Page-level text extractions:
——

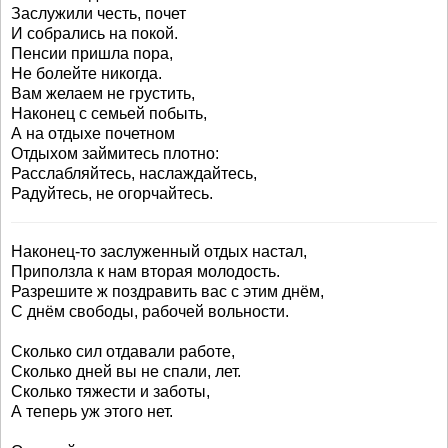
Заслужили честь, почет
И собрались на покой.
Пенсии пришла пора,
Не болейте никогда.
Вам желаем не грустить,
Наконец с семьей побыть,
А на отдыхе почетном
Отдыхом займитесь плотно:
Расслабляйтесь, наслаждайтесь,
Радуйтесь, не огорчайтесь.
Наконец-то заслуженный отдых настал,
Приползла к нам вторая молодость.
Разрешите ж поздравить вас с этим днём,
С днём свободы, рабочей вольности.
Сколько сил отдавали работе,
Сколько дней вы не спали, лет.
Сколько тяжести и заботы,
А теперь уж этого нет.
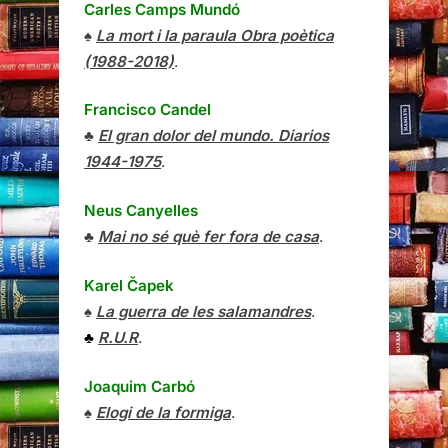
Carles Camps Mundó
♠
La mort i la paraula Obra poètica
(1988-2018)
.
Francisco Candel
♣
El gran dolor del mundo. Diarios
1944-1975
.
Neus Canyelles
♣
Mai no sé què fer fora de casa
.
Karel Čapek
♠
La guerra de les salamandres
.
♣
R.U.R
.
Joaquim Carbó
♠
Elogi de la formiga
.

——

[WHAT IS NEEDED]:
The required output is an exact copy of the lines from the one with "Не болейте никогда." through the final line of the data above, with pictures removed.

[EXERCISE RESPONSE]:
Не болейте никогда.
Вам желаем не грустить,
Наконец с семьей побыть,
А на отдыхе почетном
Отдыхом займитесь плотно:
Расслабляйтесь, наслаждайтесь,
Радуйтесь, не огорчайтесь.
Наконец-то заслуженный отдых настал,
Приползла к нам вторая молодость.
Разрешите ж поздравить вас с этим днём,
С днём свободы, рабочей вольности.
Сколько сил отдавали работе,
Сколько дней вы не спали, лет.
Сколько тяжести и заботы,
А теперь уж этого нет.
Carles Camps Mundó
♠
La mort i la paraula Obra poètica
(1988-2018)
.
Francisco Candel
♣
El gran dolor del mundo. Diarios
1944-1975
.
Neus Canyelles
♣
Mai no sé què fer fora de casa
.
Karel Čapek
♠
La guerra de les salamandres
.
♣
R.U.R
.
Joaquim Carbó
♠
Elogi de la formiga
.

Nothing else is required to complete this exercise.